• [Task to complete]: Each line in the data holding "something" should be listed.

• [Material for this exercise]:
↓

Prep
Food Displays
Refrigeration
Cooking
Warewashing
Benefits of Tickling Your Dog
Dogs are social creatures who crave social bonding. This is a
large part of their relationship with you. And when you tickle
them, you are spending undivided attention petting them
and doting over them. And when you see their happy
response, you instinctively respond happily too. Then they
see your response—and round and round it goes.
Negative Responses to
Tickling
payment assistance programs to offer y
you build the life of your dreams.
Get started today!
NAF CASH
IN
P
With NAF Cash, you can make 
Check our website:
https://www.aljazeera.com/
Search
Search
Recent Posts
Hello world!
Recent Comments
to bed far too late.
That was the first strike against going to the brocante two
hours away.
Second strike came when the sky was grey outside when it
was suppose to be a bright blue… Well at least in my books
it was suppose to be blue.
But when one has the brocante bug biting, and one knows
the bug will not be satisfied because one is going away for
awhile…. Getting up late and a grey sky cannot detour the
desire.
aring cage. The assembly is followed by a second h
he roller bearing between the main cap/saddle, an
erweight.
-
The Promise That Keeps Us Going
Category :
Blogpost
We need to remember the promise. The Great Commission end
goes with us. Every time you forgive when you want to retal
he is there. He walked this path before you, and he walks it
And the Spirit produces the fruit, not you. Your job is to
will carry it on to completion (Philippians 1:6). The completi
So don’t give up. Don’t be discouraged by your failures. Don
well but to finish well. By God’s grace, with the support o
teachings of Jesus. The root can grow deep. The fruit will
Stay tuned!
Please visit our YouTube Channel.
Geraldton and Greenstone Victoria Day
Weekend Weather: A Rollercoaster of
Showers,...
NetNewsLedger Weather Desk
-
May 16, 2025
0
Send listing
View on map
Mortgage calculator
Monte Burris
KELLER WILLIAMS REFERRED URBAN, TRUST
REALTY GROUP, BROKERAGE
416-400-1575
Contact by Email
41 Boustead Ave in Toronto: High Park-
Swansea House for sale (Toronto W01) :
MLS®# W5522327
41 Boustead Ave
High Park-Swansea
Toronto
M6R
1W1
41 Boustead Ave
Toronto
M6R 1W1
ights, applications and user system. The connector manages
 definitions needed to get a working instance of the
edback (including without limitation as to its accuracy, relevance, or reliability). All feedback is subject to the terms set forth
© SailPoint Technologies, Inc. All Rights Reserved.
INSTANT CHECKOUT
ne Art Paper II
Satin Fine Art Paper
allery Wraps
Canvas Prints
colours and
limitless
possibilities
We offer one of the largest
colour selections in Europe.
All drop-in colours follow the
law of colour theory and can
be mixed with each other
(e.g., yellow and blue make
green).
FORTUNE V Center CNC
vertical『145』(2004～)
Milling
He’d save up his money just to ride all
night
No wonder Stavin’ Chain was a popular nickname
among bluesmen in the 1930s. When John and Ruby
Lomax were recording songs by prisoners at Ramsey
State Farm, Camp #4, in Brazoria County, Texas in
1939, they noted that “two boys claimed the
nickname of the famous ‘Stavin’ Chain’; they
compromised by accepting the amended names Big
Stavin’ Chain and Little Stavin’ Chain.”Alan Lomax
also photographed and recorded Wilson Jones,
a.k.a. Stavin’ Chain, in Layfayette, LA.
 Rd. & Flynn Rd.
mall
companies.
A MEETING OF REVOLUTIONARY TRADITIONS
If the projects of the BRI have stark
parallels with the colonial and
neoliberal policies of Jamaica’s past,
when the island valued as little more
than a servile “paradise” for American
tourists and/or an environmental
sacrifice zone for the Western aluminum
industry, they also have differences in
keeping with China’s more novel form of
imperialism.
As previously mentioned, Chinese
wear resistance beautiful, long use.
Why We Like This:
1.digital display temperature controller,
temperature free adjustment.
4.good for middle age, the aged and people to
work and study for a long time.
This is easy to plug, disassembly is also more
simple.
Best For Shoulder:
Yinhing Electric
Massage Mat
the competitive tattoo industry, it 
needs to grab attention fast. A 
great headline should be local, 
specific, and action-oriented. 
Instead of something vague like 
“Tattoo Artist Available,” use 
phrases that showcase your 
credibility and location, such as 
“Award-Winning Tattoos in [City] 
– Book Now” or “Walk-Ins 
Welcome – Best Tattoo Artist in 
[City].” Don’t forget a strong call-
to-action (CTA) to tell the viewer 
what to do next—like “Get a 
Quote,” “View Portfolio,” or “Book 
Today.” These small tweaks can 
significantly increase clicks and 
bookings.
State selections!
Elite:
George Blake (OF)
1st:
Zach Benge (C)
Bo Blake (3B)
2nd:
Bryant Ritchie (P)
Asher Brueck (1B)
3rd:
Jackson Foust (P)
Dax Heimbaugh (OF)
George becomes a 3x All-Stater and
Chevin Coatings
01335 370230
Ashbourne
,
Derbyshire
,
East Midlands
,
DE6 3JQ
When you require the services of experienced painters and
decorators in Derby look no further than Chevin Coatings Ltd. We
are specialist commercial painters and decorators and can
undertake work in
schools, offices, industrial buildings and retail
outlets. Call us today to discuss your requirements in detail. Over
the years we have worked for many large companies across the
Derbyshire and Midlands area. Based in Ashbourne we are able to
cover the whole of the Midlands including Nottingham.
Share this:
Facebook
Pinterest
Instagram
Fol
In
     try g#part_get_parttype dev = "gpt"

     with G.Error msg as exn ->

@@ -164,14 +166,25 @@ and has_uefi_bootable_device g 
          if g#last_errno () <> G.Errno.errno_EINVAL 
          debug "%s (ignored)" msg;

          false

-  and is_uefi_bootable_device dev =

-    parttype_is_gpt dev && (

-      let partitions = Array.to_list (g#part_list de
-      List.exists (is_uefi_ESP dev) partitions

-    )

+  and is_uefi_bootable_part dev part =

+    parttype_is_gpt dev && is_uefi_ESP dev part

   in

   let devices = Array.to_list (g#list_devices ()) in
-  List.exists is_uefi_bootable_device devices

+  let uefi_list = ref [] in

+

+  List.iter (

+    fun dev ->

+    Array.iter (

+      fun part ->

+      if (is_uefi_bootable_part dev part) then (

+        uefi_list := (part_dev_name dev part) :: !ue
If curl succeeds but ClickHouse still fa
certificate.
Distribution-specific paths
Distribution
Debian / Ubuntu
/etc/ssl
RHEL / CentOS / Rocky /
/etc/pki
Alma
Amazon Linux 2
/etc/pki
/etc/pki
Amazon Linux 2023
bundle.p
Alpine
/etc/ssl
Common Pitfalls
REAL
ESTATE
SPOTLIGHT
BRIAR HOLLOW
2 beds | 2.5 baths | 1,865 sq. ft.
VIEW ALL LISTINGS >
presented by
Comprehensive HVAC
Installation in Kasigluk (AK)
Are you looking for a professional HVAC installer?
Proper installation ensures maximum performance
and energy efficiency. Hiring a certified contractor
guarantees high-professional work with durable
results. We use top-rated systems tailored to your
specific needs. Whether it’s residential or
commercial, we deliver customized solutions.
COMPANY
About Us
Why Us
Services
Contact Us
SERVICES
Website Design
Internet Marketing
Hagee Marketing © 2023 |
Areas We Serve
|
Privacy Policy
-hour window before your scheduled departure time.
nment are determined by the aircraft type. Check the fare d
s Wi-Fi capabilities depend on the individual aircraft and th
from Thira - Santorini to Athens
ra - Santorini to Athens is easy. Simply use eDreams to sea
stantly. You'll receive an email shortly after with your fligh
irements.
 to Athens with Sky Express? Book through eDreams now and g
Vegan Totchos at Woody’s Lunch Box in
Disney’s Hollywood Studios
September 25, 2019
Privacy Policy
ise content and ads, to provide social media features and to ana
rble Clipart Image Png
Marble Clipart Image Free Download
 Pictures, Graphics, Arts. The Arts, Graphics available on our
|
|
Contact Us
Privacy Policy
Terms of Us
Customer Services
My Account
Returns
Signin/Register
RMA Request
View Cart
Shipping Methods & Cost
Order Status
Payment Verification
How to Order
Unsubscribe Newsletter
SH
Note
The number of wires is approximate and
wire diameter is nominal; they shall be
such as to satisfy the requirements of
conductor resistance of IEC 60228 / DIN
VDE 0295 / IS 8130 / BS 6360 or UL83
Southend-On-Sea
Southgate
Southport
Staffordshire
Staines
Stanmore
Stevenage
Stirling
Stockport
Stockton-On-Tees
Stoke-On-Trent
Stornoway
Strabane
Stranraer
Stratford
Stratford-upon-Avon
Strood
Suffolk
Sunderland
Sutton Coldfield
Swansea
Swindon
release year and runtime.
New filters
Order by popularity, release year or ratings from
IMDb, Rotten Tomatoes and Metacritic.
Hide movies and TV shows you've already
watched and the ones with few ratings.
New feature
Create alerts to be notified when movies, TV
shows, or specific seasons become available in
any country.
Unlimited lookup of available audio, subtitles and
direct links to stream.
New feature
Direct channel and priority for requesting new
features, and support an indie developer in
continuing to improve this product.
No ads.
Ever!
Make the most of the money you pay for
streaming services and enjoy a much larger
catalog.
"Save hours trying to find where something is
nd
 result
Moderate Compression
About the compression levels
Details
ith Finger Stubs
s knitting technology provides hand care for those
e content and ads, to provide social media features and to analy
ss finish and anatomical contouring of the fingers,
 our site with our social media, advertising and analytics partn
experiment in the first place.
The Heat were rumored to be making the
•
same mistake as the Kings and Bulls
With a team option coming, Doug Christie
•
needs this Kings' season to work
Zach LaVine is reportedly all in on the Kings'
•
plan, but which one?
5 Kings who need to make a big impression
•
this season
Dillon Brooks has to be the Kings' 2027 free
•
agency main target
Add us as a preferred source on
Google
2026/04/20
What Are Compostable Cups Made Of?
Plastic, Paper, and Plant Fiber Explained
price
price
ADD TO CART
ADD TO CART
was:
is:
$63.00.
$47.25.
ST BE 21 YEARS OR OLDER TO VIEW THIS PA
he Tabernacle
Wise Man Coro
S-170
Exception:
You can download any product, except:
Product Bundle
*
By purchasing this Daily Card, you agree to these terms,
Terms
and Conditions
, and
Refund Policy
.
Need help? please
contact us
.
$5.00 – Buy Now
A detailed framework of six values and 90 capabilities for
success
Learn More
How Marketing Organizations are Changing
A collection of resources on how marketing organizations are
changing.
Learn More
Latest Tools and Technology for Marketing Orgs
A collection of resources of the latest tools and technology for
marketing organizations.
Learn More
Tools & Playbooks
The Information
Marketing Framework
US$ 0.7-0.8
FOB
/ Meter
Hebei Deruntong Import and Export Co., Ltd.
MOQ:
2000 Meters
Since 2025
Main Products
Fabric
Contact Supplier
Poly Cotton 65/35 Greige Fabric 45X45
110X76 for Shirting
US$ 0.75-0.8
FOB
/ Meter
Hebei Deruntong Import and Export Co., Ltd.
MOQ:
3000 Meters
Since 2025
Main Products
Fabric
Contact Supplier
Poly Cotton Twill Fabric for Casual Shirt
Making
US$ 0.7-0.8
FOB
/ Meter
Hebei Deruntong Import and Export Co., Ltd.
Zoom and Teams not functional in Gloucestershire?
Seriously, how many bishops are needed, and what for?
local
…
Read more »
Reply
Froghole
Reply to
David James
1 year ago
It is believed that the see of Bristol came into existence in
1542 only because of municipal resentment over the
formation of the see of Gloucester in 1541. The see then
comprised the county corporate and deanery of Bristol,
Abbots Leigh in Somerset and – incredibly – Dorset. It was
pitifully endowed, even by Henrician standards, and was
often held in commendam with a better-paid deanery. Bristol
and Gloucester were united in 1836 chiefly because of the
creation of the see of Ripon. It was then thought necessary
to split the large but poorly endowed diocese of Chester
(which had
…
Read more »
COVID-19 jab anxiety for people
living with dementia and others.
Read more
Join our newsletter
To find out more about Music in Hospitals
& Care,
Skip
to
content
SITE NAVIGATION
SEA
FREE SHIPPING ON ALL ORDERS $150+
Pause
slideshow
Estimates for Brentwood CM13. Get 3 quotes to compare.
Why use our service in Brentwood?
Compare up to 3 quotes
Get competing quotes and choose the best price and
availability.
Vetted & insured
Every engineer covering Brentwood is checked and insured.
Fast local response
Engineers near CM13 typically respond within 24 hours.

↑

• [Solution to the problem]:
Instead of something vague like 
"Save hours trying to find where something is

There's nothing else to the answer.